== Task instructions ==
The answer consists solely of the listing's lines from the first through the line containing "Les sacoches Gucci pré-owned", each reproduced exactly.

== Excerpted data ==
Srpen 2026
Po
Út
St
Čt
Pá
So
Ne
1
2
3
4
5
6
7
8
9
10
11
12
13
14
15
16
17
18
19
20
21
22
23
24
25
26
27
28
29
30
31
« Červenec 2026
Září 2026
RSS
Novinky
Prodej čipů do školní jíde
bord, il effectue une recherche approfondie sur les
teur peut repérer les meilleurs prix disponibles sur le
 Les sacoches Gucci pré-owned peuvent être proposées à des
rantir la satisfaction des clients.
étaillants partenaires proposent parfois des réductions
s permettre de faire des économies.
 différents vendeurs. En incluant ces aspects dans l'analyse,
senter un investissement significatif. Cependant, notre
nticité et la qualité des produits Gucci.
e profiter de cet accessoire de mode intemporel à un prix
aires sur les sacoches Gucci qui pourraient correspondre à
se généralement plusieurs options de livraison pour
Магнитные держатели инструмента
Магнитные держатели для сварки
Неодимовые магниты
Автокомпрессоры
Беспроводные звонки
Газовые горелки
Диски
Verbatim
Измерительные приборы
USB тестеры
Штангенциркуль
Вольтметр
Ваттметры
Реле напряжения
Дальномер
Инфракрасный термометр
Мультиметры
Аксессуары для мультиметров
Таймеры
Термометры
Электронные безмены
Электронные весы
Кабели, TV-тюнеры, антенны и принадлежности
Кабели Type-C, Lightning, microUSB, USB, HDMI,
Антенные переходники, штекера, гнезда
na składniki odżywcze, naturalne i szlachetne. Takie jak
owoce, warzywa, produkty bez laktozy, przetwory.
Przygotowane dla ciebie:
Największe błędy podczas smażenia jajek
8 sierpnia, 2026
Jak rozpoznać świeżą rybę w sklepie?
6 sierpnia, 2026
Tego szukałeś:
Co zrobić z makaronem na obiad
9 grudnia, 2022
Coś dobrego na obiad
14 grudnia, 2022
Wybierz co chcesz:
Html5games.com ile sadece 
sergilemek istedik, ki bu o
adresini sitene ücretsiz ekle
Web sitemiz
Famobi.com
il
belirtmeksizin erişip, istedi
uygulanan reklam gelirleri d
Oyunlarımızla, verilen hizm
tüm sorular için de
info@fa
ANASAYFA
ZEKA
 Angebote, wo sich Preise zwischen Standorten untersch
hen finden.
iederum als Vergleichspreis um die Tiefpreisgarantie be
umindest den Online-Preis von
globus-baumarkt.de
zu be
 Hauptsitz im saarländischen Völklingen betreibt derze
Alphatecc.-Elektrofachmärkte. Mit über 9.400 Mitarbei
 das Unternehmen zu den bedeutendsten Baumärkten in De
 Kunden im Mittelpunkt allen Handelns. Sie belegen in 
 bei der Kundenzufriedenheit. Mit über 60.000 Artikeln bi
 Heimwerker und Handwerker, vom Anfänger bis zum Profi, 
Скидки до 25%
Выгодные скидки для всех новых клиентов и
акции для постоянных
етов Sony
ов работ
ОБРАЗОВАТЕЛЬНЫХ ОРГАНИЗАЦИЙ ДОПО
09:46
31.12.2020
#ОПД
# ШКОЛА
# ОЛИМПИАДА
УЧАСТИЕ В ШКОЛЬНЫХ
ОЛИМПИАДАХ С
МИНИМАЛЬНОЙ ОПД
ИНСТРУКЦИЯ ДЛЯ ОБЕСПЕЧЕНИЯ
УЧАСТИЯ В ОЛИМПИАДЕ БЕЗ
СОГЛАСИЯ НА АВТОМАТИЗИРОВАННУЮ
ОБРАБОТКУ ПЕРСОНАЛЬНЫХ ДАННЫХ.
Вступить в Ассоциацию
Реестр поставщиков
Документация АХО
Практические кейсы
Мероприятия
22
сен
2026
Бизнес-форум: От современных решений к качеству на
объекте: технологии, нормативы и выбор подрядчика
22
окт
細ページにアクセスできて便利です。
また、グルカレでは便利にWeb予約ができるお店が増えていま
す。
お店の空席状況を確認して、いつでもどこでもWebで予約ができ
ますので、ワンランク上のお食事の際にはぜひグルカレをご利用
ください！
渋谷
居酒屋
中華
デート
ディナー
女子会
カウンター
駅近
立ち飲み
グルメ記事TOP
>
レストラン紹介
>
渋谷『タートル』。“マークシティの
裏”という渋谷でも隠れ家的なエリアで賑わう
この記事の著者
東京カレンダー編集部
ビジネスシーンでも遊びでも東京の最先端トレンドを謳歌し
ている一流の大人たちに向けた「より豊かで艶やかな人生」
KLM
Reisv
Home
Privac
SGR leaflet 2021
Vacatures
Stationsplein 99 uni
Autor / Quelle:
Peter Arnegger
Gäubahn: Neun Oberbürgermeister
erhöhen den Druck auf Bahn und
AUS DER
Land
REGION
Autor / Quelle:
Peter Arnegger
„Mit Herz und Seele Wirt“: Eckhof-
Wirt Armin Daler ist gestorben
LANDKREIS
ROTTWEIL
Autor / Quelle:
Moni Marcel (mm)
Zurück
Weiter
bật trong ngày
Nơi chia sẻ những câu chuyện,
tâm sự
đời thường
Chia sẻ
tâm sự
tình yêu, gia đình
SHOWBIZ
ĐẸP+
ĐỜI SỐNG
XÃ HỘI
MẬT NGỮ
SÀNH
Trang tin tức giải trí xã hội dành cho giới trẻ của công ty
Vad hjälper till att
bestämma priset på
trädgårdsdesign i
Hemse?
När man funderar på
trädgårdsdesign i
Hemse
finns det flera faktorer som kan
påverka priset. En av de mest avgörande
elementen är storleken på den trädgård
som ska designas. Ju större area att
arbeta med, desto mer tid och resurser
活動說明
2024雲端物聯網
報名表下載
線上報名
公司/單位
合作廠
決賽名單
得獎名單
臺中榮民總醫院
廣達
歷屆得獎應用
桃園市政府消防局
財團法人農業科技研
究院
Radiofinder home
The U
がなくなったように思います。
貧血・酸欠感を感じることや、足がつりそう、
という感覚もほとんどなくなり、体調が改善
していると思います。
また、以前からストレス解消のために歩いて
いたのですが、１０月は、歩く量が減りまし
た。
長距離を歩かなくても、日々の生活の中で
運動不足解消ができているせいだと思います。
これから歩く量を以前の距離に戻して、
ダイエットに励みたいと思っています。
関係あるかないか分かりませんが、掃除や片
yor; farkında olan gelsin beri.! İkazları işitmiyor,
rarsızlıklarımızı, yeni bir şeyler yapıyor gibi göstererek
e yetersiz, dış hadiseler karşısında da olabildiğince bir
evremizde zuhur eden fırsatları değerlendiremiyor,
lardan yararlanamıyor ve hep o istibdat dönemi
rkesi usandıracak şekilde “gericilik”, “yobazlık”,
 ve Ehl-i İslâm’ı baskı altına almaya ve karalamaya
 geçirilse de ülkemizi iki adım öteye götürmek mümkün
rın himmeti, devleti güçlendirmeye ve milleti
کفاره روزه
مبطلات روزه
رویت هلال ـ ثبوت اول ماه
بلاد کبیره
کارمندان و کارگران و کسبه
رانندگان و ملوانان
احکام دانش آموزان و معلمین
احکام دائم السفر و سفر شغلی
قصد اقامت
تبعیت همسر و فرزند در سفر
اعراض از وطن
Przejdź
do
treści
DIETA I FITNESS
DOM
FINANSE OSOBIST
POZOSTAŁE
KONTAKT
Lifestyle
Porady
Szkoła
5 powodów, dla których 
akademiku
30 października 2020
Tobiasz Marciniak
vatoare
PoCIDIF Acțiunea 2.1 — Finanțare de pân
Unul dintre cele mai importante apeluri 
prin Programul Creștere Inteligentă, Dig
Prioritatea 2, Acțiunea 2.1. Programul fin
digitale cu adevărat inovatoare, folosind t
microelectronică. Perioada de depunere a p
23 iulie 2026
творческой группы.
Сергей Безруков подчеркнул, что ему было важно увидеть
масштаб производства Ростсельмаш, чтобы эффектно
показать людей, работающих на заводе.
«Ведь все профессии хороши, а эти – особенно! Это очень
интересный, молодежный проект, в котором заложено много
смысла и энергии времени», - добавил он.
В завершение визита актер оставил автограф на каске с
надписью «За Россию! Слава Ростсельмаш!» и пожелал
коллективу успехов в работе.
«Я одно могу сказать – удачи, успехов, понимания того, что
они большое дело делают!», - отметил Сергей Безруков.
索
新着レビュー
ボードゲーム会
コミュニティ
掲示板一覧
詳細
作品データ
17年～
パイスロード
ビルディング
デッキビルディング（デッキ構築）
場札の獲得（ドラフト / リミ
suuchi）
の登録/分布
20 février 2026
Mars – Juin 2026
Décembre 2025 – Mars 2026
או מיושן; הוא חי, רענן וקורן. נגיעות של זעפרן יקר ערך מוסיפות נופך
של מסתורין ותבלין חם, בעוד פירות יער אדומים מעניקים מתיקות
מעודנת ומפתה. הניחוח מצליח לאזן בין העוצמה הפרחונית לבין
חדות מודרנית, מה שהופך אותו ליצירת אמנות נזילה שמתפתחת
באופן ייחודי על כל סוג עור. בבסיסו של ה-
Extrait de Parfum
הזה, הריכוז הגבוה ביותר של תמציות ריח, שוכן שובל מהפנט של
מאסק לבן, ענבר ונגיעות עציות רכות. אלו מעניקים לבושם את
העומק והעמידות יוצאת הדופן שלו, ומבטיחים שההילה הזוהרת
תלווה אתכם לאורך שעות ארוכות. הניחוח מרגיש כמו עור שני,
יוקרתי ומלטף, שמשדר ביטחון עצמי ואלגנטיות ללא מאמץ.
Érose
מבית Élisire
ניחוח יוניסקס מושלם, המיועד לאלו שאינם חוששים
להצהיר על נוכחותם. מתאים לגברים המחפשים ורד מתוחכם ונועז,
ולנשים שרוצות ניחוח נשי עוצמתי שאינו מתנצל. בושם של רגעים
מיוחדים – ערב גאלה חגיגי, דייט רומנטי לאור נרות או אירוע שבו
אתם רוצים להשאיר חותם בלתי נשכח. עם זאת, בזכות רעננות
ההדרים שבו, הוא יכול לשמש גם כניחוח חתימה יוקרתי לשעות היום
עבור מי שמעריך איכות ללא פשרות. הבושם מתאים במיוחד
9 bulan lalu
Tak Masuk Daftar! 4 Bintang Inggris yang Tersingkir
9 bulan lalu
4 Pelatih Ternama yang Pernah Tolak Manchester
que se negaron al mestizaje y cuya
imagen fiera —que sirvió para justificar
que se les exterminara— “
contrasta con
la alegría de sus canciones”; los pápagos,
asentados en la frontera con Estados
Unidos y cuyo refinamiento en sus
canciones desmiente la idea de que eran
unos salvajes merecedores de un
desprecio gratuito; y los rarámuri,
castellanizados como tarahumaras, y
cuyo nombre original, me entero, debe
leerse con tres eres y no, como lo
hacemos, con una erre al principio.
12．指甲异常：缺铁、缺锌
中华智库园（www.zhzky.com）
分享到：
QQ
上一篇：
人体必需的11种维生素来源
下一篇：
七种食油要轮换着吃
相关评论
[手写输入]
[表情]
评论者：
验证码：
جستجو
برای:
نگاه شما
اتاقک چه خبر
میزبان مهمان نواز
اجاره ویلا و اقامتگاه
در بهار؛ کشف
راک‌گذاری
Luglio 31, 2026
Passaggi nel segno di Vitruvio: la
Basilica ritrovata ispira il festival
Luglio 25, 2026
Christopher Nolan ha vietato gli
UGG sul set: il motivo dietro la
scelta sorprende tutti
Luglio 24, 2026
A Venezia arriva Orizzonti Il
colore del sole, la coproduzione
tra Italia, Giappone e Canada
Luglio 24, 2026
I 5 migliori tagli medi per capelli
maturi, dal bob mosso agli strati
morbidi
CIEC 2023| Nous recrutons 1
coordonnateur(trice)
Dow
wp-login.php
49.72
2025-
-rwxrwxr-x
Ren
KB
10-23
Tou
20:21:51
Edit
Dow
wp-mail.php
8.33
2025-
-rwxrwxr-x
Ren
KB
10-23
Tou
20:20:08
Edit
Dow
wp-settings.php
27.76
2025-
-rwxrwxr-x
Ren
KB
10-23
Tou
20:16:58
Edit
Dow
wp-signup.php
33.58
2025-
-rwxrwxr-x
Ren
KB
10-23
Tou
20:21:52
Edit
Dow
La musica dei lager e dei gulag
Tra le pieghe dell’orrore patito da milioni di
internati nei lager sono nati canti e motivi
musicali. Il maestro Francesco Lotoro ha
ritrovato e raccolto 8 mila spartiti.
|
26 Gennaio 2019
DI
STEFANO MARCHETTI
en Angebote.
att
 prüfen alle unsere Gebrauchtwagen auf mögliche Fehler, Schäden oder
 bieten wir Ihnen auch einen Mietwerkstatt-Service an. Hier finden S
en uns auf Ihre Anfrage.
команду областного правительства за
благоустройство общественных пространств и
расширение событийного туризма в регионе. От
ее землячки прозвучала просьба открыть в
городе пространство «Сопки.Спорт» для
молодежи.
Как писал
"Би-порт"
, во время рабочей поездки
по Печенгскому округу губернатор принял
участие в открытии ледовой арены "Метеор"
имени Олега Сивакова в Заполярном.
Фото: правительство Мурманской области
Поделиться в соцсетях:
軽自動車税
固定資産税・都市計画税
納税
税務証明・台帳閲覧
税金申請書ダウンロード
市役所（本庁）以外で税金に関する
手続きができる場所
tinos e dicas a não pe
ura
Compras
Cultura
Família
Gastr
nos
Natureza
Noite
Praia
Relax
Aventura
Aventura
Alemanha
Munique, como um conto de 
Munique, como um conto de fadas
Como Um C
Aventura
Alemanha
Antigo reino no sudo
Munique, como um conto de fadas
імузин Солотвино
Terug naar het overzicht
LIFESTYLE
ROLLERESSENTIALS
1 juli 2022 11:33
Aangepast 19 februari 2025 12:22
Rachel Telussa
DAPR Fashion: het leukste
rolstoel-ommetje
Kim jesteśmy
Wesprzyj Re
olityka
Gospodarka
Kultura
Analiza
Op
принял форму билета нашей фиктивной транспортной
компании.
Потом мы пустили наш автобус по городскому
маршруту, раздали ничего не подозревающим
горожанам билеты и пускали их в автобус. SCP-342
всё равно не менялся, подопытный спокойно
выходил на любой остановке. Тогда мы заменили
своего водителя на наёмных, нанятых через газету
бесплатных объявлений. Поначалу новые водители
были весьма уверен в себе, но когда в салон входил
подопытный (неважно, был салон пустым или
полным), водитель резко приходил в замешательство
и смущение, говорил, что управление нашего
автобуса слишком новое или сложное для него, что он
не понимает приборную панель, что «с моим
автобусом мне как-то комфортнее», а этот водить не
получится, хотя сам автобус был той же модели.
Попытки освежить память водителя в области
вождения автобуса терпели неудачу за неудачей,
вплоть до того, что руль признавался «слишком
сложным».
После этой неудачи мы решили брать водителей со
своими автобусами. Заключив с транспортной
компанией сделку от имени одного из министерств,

== Exercise result ==
Srpen 2026
Po
Út
St
Čt
Pá
So
Ne
1
2
3
4
5
6
7
8
9
10
11
12
13
14
15
16
17
18
19
20
21
22
23
24
25
26
27
28
29
30
31
« Červenec 2026
Září 2026
RSS
Novinky
Prodej čipů do školní jíde
bord, il effectue une recherche approfondie sur les
teur peut repérer les meilleurs prix disponibles sur le
 Les sacoches Gucci pré-owned peuvent être proposées à des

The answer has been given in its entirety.